Dickens v. Commonwealth

2 Va. App. 72 | Va. Ct. App. | 1986

Opinion

BAKER, J.

In March 1973, Deborah Ann Whichard, mother of Quartasha E. Whichard (Quartasha), filed a petition in the General Court of Justice of Pitt County, North Carolina in which she alleged that James Russell Dickens (appellant) was the father of Quartasha. Deborah Ann Whichard (mother) asked that appellant be declared the father of Quartasha and be required to support the child. An order was entered by the North Carolina court granting both requests.

Pursuant to the provisions of the Revised Uniform Reciprocal Enforcement of Support Act (URESA), adopted by both North Carolina (initiating state) and Virginia1 (responding state), in April 1983, an additional petition was filed in the North Carolina court and that petition and the March 1973 order were transmit*74ted to the Juvenile and Domestic Relations District Court of Newport News, Virginia. After a hearing in that court, an appeal was taken to the Circuit Court of Newport News (trial court) where the matter was heard on May 2, 1985.
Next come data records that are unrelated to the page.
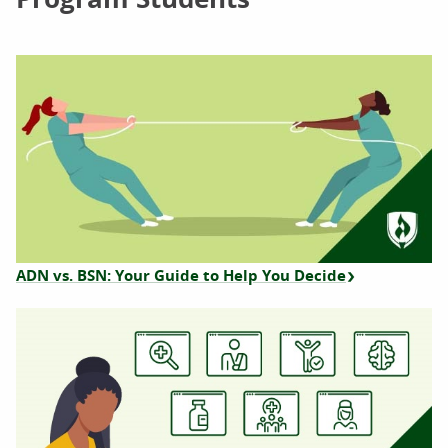
ADN vs. BSN: Your Guide to Help You Decide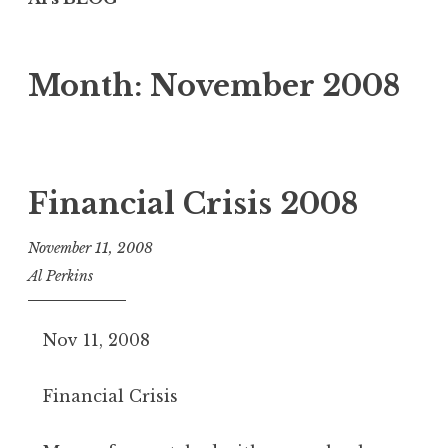
Month:
November 2008
Financial Crisis 2008
November 11, 2008
Al Perkins
Nov 11, 2008
Financial Crisis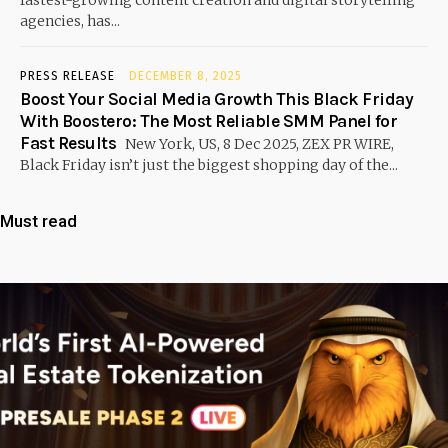
agencies, has...
PRESS RELEASE
DECEMBER 8, 2025
Boost Your Social Media Growth This Black Friday
With Boostero: The Most Reliable SMM Panel for
Fast Results
New York, US, 8 Dec 2025, ZEX PR WIRE,
Black Friday isn’t just the biggest shopping day of the...
Must read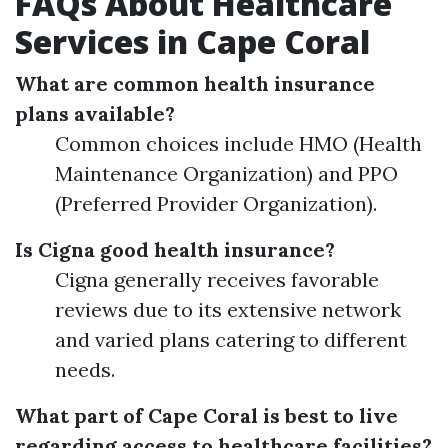
FAQs About Healthcare
Services in Cape Coral
What are common health insurance
plans available?
Common choices include HMO (Health
Maintenance Organization) and PPO
(Preferred Provider Organization).
Is Cigna good health insurance?
Cigna generally receives favorable
reviews due to its extensive network
and varied plans catering to different
needs.
What part of Cape Coral is best to live
regarding access to healthcare facilities?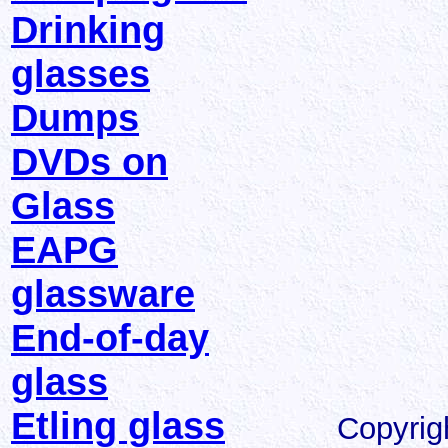
Drinking
glasses
Dumps
DVDs on
Glass
EAPG
glassware
End-of-day
glass
Etling glass
Copyrig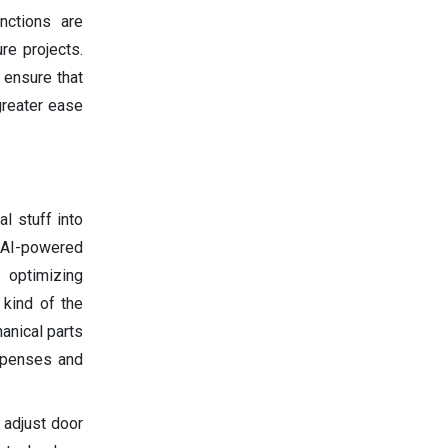
nctions are
re projects.
 ensure that
greater ease
al stuff into
, AI-powered
e optimizing
 kind of the
anical parts
expenses and
 adjust door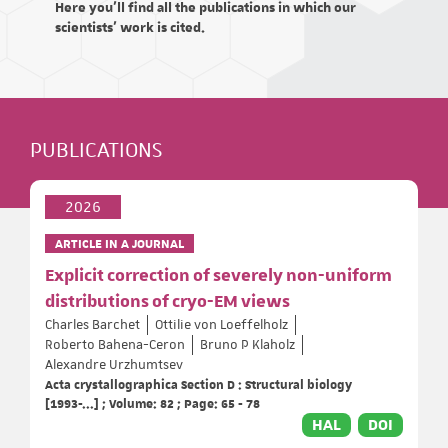
Here you'll find all the publications in which our
scientists' work is cited.
PUBLICATIONS
2026
ARTICLE IN A JOURNAL
Explicit correction of severely non-uniform
distributions of cryo-EM views
Charles Barchet
Ottilie von Loeffelholz
Roberto Bahena-Ceron
Bruno P Klaholz
Alexandre Urzhumtsev
Acta crystallographica Section D : Structural biology
[1993-...] ; Volume: 82 ; Page: 65 - 78
HAL
DOI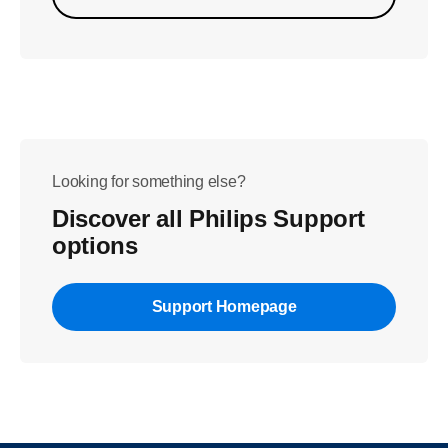
Looking for something else?
Discover all Philips Support
options
Support Homepage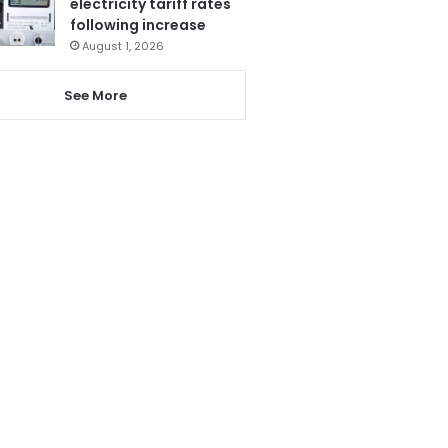
electricity tariff rates
following increase
August 1, 2026
See More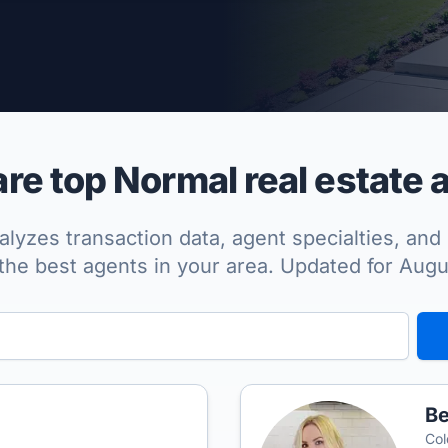
per Approved
e top Normal real estate 
lyzes transaction data, agent specialties, and 
the best agents in your area. Updated for Aug
Be
Col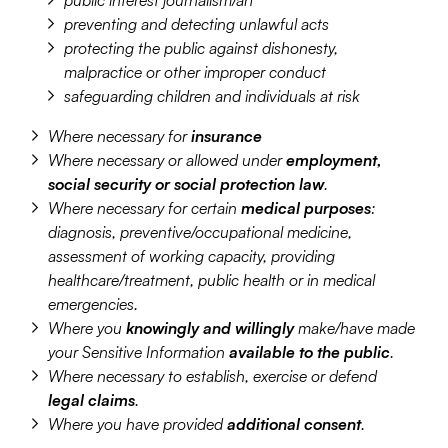
public interest journalism/art
preventing and detecting unlawful acts
protecting the public against dishonesty,
malpractice or other improper conduct
safeguarding children and individuals at risk
Where necessary for
insurance
Where necessary or allowed under
employment,
social security or social protection law
.
Where necessary for certain
medical purposes
:
diagnosis, preventive/occupational medicine,
assessment of working capacity, providing
healthcare/treatment, public health or in medical
emergencies.
Where you
knowingly and willingly
make/have made
your Sensitive Information
available to the public
.
Where necessary to establish, exercise or defend
legal claims
.
Where you have provided
additional consent
.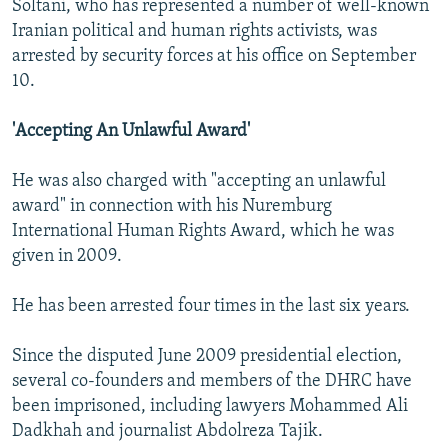
Soltani, who has represented a number of well-known
Iranian political and human rights activists, was
arrested by security forces at his office on September
10.
'Accepting An Unlawful Award'
He was also charged with "accepting an unlawful
award" in connection with his Nuremburg
International Human Rights Award, which he was
given in 2009.
He has been arrested four times in the last six years.
Since the disputed June 2009 presidential election,
several co-founders and members of the DHRC have
been imprisoned, including lawyers Mohammed Ali
Dadkhah and journalist Abdolreza Tajik.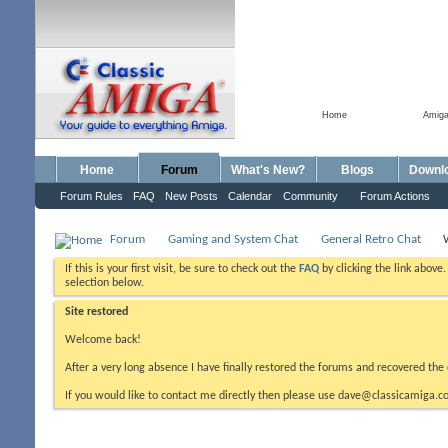
Home
Amig
Home
Forum
What's New?
Blogs
Downl
Forum Rules
FAQ
New Posts
Calendar
Community
Forum Actions
Forum
Gaming and System Chat
General Retro Chat
If this is your first visit, be sure to check out the
FAQ
by clicking the link above
selection below.
Site restored
Welcome back!
After a very long absence I have finally restored the forums and recovered the 
If you would like to contact me directly then please use dave@classicamiga.co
Appellant appeals from the order of the trial court entered after an evidentiary hearing. The order affirmed the paternity order of the North Carolina court and directed appellant to pay child support for the benefit of Quartasha.

Appellant objected to the matter being heard pursuant to the petiton because the affidavits in support of the petition were executed on April 11, 1983, more than two years prior to May 2, 1985. The basis for his objection was that petitions with affidavits of that vintage ought not to be “introduced into” evidence in an URESA hearing.
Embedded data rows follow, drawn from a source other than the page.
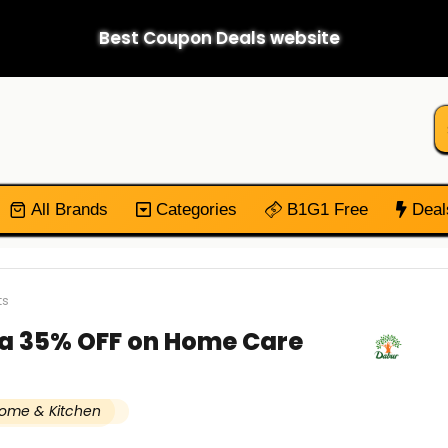
Best Coupon Deals website
All Brands
Categories
B1G1 Free
Deal
ts
ra 35% OFF on Home Care
ome & Kitchen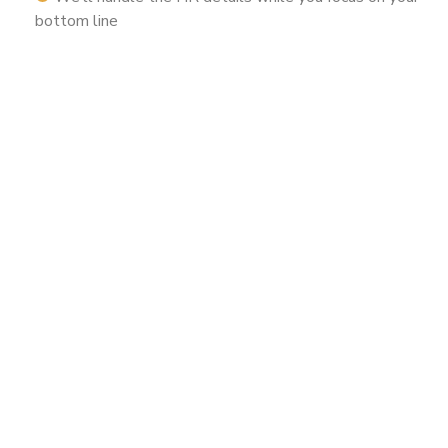
bottom line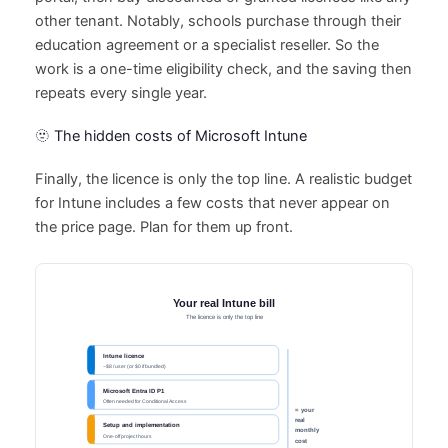
other tenant. Notably, schools purchase through their
education agreement or a specialist reseller. So the
work is a one-time eligibility check, and the saving then
repeats every single year.
🫥 The hidden costs of Microsoft Intune
Finally, the licence is only the top line. A realistic budget
for Intune includes a few costs that never appear on
the price page. Plan for them up front.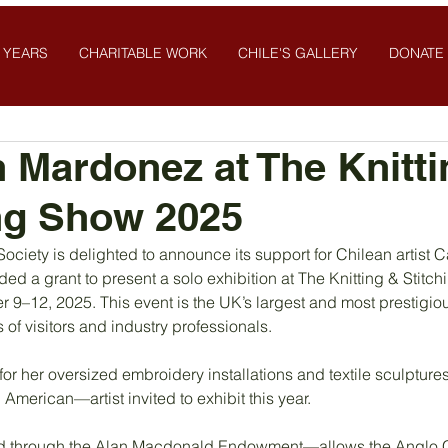
 YEARS
CHARITABLE WORK
CHILE'S GALLERY
DONATE
Mardonez at The Knitti
ng Show 2025
ociety is delighted to announce its support for Chilean artist
d a grant to present a solo exhibition at The Knitting & Stitc
r 9–12, 2025. This event is the UK’s largest and most prestigiou
 of visitors and industry professionals.
r her oversized embroidery installations and textile sculptures,
American—artist invited to exhibit this year.
 through the Alan Macdonald Endowment—allows the Anglo Ch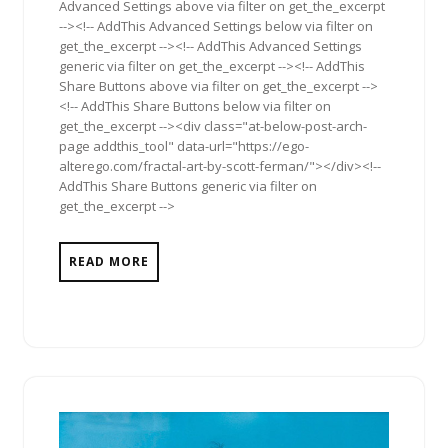
Advanced Settings above via filter on get_the_excerpt
--><!-- AddThis Advanced Settings below via filter on
get_the_excerpt --><!-- AddThis Advanced Settings
generic via filter on get_the_excerpt --><!-- AddThis
Share Buttons above via filter on get_the_excerpt -->
<!-- AddThis Share Buttons below via filter on
get_the_excerpt --><div class="at-below-post-arch-
page addthis_tool" data-url="https://ego-
alterego.com/fractal-art-by-scott-ferman/"></div><!--
AddThis Share Buttons generic via filter on
get_the_excerpt -->
READ MORE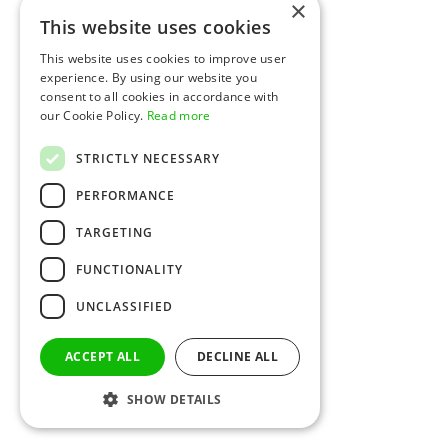
×
This website uses cookies
This website uses cookies to improve user
experience. By using our website you
consent to all cookies in accordance with
our Cookie Policy.
Read more
STRICTLY NECESSARY
PERFORMANCE
TARGETING
FUNCTIONALITY
UNCLASSIFIED
ACCEPT ALL
DECLINE ALL
SHOW DETAILS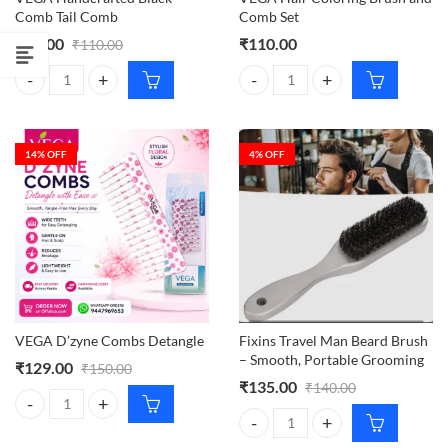
Comb Tail Comb
Comb Set
₹
95.00
₹
110.00
₹
110.00
VEGA Handcrafted Black Comb Tail Comb quantity
VEGA Hair Coloring Brush and Co
14
% OFF
4
% OFF
VEGA D’zyne Combs Detangle
Fixins Travel Man Beard Brush
– Smooth, Portable Grooming
₹
129.00
₹
150.00
₹
135.00
₹
140.00
VEGA D'zyne Combs Detangle quantity
Fixins Travel Man Beard Brush –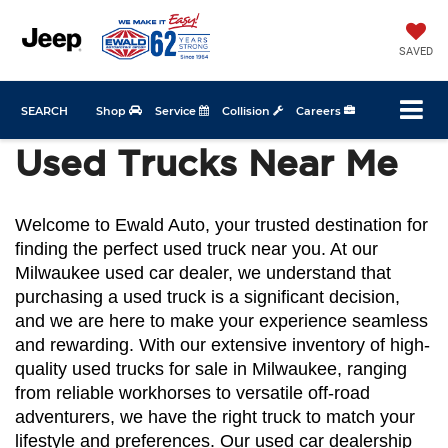
SAVED
SEARCH
Shop
Service
Collision
Careers
Used Trucks Near Me
Welcome to Ewald Auto, your trusted destination for 
finding the perfect used truck near you. At our 
Milwaukee used car dealer, we understand that 
purchasing a used truck is a significant decision, 
and we are here to make your experience seamless 
and rewarding. With our extensive inventory of high-
quality used trucks for sale in Milwaukee, ranging 
from reliable workhorses to versatile off-road 
adventurers, we have the right truck to match your 
lifestyle and preferences. Our used car dealership 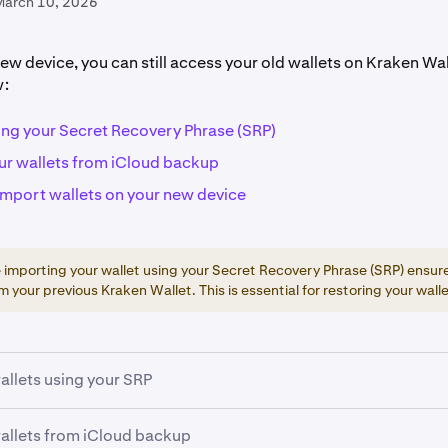
March 10, 2026
new device, you can still access your old wallets on Kraken Wal
w:
ing your Secret Recovery Phrase (SRP)
ur wallets from iCloud backup
import wallets on your new device
re importing your wallet using your Secret Recovery Phrase (SRP) ensur
m your previous Kraken Wallet. This is essential for restoring your walle
allets using your SRP
allets from iCloud backup
 the
official Kraken Wallet app
from the App Store or Google P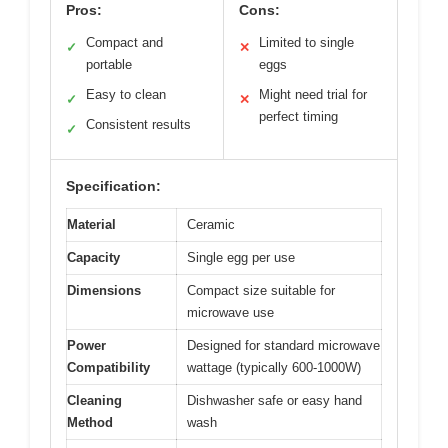
Pros:
Cons:
Compact and
Limited to single
✓
✕
portable
eggs
Easy to clean
Might need trial for
✓
✕
perfect timing
Consistent results
✓
Specification:
Material
Ceramic
Capacity
Single egg per use
Dimensions
Compact size suitable for
microwave use
Power
Designed for standard microwave
Compatibility
wattage (typically 600-1000W)
Cleaning
Dishwasher safe or easy hand
Method
wash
Upon the execution and filing of an URESA petition, the initiating state court reviews the petition’s sufficiency and determines whether it alleges facts “from which it may be determined that the obligor (appellant) owes a duty of support and that a court of the responding state may obtain jurisdiction of the obligor or his property.” See Code §§ 20-88.21, 20-88.22. If sufficient, the petition is transmitted to the responding state where it becomes the basis of a civil support action against the obligor.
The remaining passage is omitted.